À l’analyse de l’Instruction n° 18 relative aux conditions d’agrément des établissements de crédit, émise le 4 juillet 2023 par la Banque Centrale du Congo (BCC), il reste moins de 15 mois aux banques de la République Démocratique du Congo (RDC) pour trouver de nouveaux actionnaires.
Selon l’article 14, alinéa 3, le capital social de chaque établissement devra être détenu par au moins quatre actionnaires, chacun possédant au minimum 15 % des parts. L’article 62 précise que les banques disposent d’un délai de trois ans pour se conformer à cette règle. En conséquence, aucun actionnaire ne pourra contrôler plus de 55 % du capital d’une banque à partir du 4 juillet 2026.
Cette réforme suscite des inquiétudes, en particulier chez les groupes bancaires étrangers fortement implantés en RDC, notamment les géants kényans Equity Group Holdings et Kenya Commercial Bank (KCB), via leurs filiales respectives Equity BCDC et Trust Merchant Bank (TMB).
Contexte peu attractif
La directive congolaise complique plusieurs opérations stratégiques en cours. Par exemple, KCB est engagé dans la cession de sa participation majoritaire dans la National Bank of Kenya au profit du groupe nigérian Access Holdings, pour un montant estimé à 100 millions USD. Toutefois, Access Holdings qui détient 99,98 % de Access Bank RDC doit d’abord se conformer aux exigences de l’Instruction n° 18 avant d’envisager toute expansion supplémentaire. La Banque Centrale du Nigeria impose elle aussi des conditions similaires pour limiter le risque de concentration.

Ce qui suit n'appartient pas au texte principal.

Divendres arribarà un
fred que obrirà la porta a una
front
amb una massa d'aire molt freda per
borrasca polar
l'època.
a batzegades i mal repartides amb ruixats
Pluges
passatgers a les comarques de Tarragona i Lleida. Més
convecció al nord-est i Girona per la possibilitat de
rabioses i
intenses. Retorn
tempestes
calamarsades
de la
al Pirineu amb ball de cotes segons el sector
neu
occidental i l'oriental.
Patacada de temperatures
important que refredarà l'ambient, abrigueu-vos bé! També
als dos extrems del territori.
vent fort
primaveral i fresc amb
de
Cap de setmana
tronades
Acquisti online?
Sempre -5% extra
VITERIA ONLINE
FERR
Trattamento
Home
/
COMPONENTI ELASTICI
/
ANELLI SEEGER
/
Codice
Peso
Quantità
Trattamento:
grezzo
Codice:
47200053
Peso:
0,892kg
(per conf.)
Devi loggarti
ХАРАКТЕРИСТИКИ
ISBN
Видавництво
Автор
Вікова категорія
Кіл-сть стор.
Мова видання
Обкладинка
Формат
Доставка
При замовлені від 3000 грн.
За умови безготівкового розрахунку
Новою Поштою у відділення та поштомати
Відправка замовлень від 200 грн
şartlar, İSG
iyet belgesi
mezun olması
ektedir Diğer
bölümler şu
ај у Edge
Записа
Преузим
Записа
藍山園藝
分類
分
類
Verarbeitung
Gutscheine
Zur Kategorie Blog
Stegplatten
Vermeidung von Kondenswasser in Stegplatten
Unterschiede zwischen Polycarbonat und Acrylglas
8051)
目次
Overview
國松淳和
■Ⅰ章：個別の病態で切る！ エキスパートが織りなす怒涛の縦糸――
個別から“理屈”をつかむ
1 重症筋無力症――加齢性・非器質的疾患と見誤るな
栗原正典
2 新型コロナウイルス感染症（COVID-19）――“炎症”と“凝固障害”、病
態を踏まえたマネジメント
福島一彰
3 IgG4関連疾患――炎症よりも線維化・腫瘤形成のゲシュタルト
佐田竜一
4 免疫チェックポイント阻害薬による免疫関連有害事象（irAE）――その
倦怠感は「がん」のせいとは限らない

Selon des médias économiques kényans, des responsables d’Access Holdings, d’Equity Group et de KCB ont exprimé leurs difficultés à identifier des investisseurs capables de reprendre des parts significatives dans leurs filiales congolaises.
La RDC figure toujours sur la liste grise du Groupe d’action financière (GAFI), ce qui freine l’intérêt des investisseurs internationaux en raison des risques liés au blanchiment d’argent et au financement du terrorisme. De plus, malgré une rentabilité en hausse, avec un rendement moyen de 25 % des fonds propres en 2023, le marché congolais souffre d’un manque de capitaux locaux suffisants pour répondre à ces nouvelles exigences actionnariales.
Opportunités pour les intermédiaires financiers
À cette contrainte s’ajoute l’obligation d’atteindre un capital minimum de 50 millions USD depuis janvier 2025. Pour respecter cette exigence, Rawbank a mobilisé 35 millions de dollars via des obligations convertibles souscrites par ses deux actionnaires au premier semestre 2024.
Par ailleurs, la valorisation des actifs complique les cessions. En 2023, les cinq plus grandes banques du pays — Rawbank [4,81 milliards de dollars], Equity BCDC [3,94 milliards de dollars], TMB [1,86 milliard de dollars], Standard Bank Congo [1,46 milliard de dollars] et FirstBank Congo [970 millions de dollars] — concentraient à elles seules 77,3 % des actifs bancaires, représentant des montants considérables à réorganiser.
Si cette réforme représente un défi stratégique pour les grands groupes comme Citigroup, habitués à détenir la majorité de contrôle dans leurs filiales africaines, elle ouvre aussi des perspectives pour les banques d’investissement, cabinets juridiques et comptables. Ces acteurs pourront intervenir dans des opérations de due diligence, de conseil ou de restructuration.
Les frais d’intermédiation liés aux cessions pourraient atteindre entre 337 et 843 millions de dollars, en fonction de la valeur des actifs concernés et du pourcentage appliqué, estimé entre 2 % et 5 %. Ces montants reflètent la complexité d’un marché sous forte contrainte réglementaire et à faible liquidité.